One department making steady steps into WordPress has been Defra: it started with a ‘public beta’ blog on third sector issues late in 2008, then a Commentariat-based consultation in mid-2009. I’ve been working with them since late last year, and the first fruits of that relationship are now starting to appear.
First to go public is a microsite for the UK Location Programme – which you probably won’t have heard of, but is all about EU-wide interoperability in geographic data, so it may well be of interest. They needed a website which they could manage themselves, rather than through the central Defra web team; and were open to online consultation methods. Ideal WordPress territory, in other words.
The site is closely modelled on the Defra corporate site, even going so far as to use the same base stylesheet. Behind the scenes, it’s the usual combination of WordPress posts and pages, with the former handling news updates, and the latter everything else. Inevitably we were looking at lots of downloadable PDFs and Office documents; so I’ve done a custom ‘widget’ to display the latest file uploads (excluding images), with the appropriate filetype icons.
The human element on this one could be interesting too.

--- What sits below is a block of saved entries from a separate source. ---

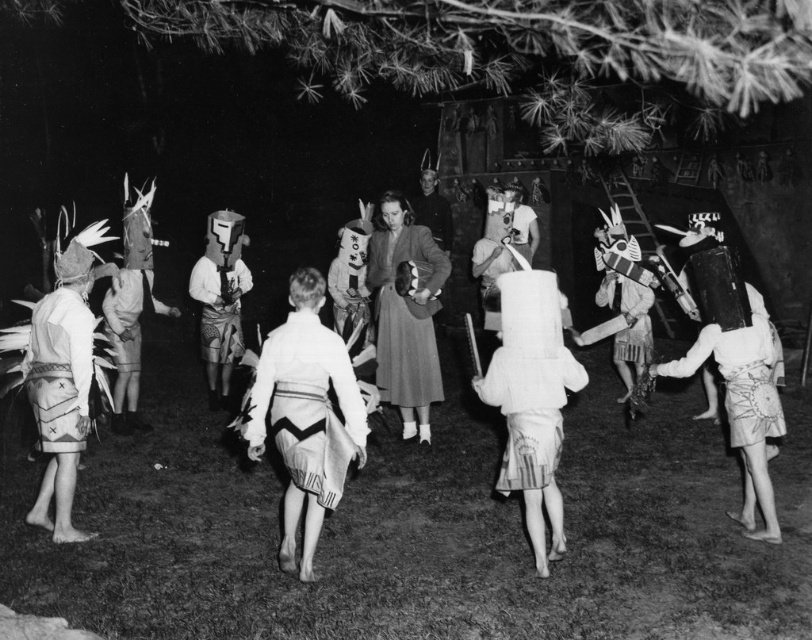 At what (x,y) coordinates should I click in order to perform the action: click on white fabric skirt at lower right. Please return your answer as a coordinate pair (x, y). Looking at the image, I should click on (741, 372).

Which is more to the right, white fabric skirt at lower right or smooth leather jacket at center?

white fabric skirt at lower right

Between point (728, 380) and point (434, 189), which one is positioned in front?

Point (728, 380) is in front.

Where is `white fabric skirt at lower right`? white fabric skirt at lower right is located at coordinates (741, 372).

Can you confirm if matte gray coat at center is positioned below white fabric skirt at lower right?

Actually, matte gray coat at center is above white fabric skirt at lower right.

Can you confirm if matte gray coat at center is positioned to the left of white fabric skirt at lower right?

Yes, matte gray coat at center is to the left of white fabric skirt at lower right.

Between point (422, 248) and point (754, 371), which one is positioned behind?

Point (422, 248)

Find the location of a particular element. The height and width of the screenshot is (640, 812). matte gray coat at center is located at coordinates (406, 314).

Does white cotton skirt at center appear over smooth leather jacket at center?

No, white cotton skirt at center is not above smooth leather jacket at center.

Can you confirm if white cotton skirt at center is wider than smooth leather jacket at center?

Yes.

What do you see at coordinates (307, 404) in the screenshot? I see `white cotton skirt at center` at bounding box center [307, 404].

This screenshot has width=812, height=640. In order to click on white cotton skirt at center in this screenshot , I will do `click(307, 404)`.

The project’s communications manager is an iPhone owner; and we’ve already experimented (successfully) with him updating the site via the excellent WordPress iPhone app. All being well, you’ll never notice; but it opens up all sorts of possibilities.
The site is sitting in some modestly-priced ‘sandbox’ hosting space, and came together in less than a week. In quite a few respects, it’s more advanced than the main Defra site; and I’m hoping they’ll see how WordPress could help at the top level too. Watch out for at least one more Puffbox-Defra collaboration in the next few weeks.